I wasn't going to write about it, but something happened in which the cards became quite useful.
My brother and sister-in-law visited a few days ago and my nephew came along. He's the one I've mentioned a couple of times as collecting baseball cards, which is an extreme rarity in this family.
Many years have passed since I first discovered he collected and there were signs that maybe he isn't anymore. But I took a shot since he was under my roof and asked if he still collected. He did. I asked the follow-up question that I never get to ask: "Want to see my card room?"
And so there we were, me and my 15-year-old nephew, already quite taller than me, in my card room. Nobody, aside from my wife and daughter and a couple of workers, has seen my card room. And none of them was interested in a tour.

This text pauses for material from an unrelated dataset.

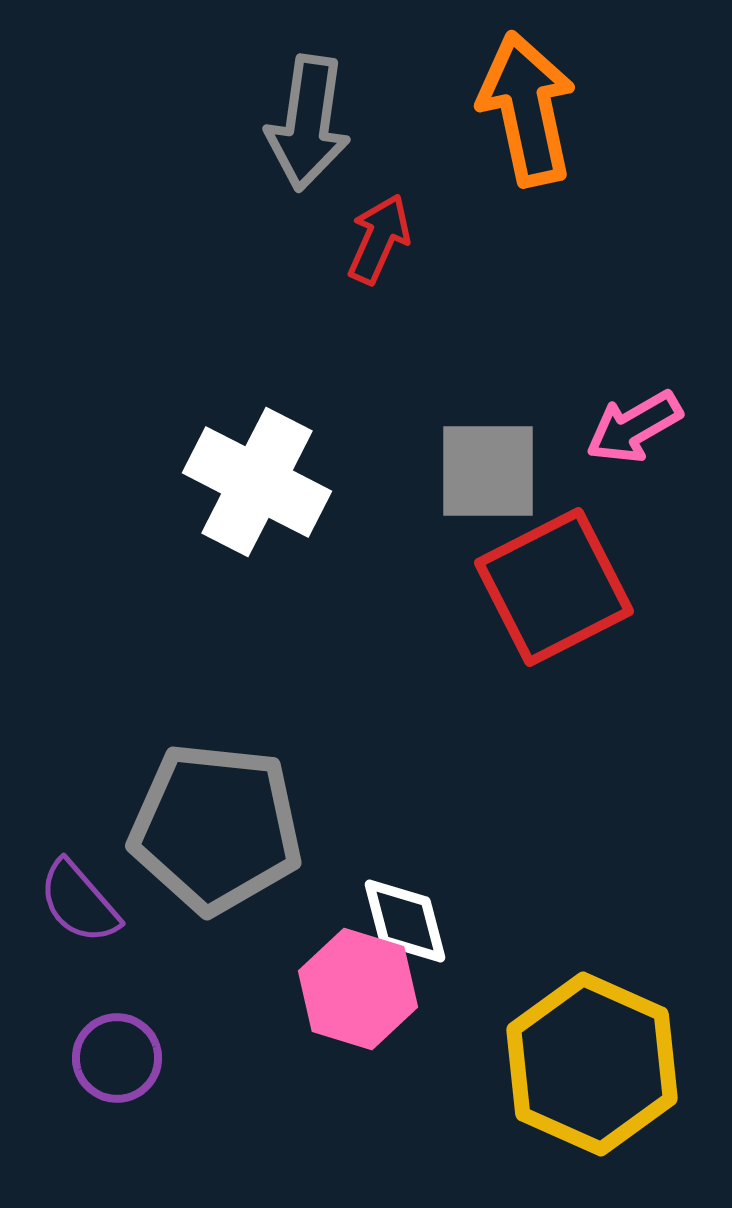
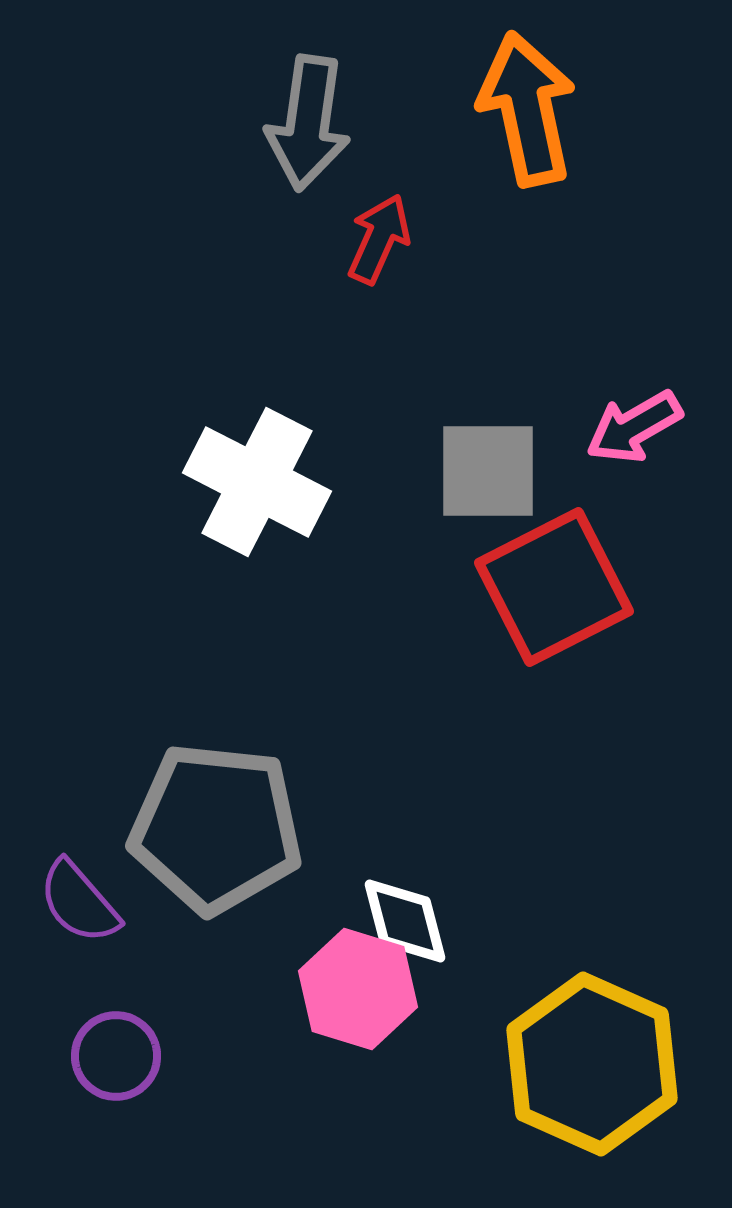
purple circle: moved 1 px left, 2 px up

That's right: I got to give a tour of the card room. In person!
My nephew's first reaction: "Wow, you have a lot."
I said, "I've been doing this for 40 years."
He said that nobody he knew collected baseball cards. A few, he said, collect nonsports, what I assume was Pokemon and such, but he couldn't tell me what it was. But he did say he liked collecting, when he had time.

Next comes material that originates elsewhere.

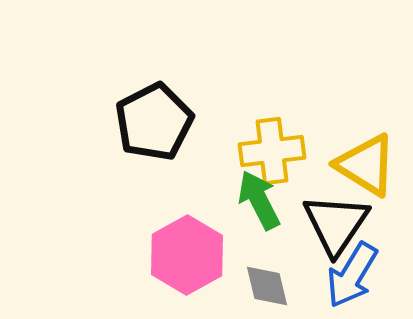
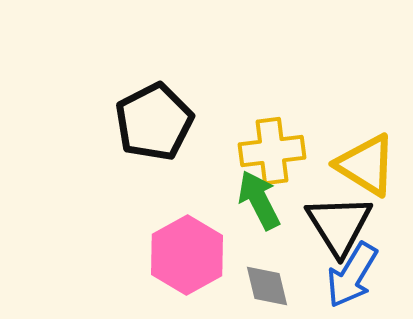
black triangle: moved 3 px right, 1 px down; rotated 6 degrees counterclockwise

I looked around for some cards to give him. He's an Orioles fan, like his dad. They don't make a lot of Orioles cards these days -- thanks a lot, Topps. But I reached for my Chrome stack and found a shiny Ryan Mountcastle insert. With some more digging, I found a handful more. And now it's on! I get to send cards to my nephew again.
So I'm glad I blew a gift card on that Chrome box. Otherwise, not much to talk about.
Like I said earlier, there were no Dodgers but a weird flood of White Sox. OK, it wasn't 14, it was just four. But it sure felt like 14.
There was a card or two I could send to fellow traders. Otherwise, the best of the rest:
Besides Riley and Harper, there were a few other playoff participants, but this box was also a reminder that I can't be opening cards when my team is in the postseason. Too many gross reminders come out of the box. That Cronenworth dude is really annoying.
There's been a lot of noise about all of Chrome's faults this year. I don't get into that, but it's been pretty useless for me for like the last seven years.
But if I can take those mistakes I make and build a young person's collection, then it isn't quite as painful.
We both came back into the living room after the card tour and my nephew said to his dad, "I think Uncle Greg has you beat." (My brother's cards have sat in boxes for years).
Yup.
Comments
On the bright side, at least you got to show off your card collection to someone who was interested. I think I've shown my card room off to exactly one person who had moderate interest. I keep hoping my son will be interested but right now he still thinks baseball is too boring.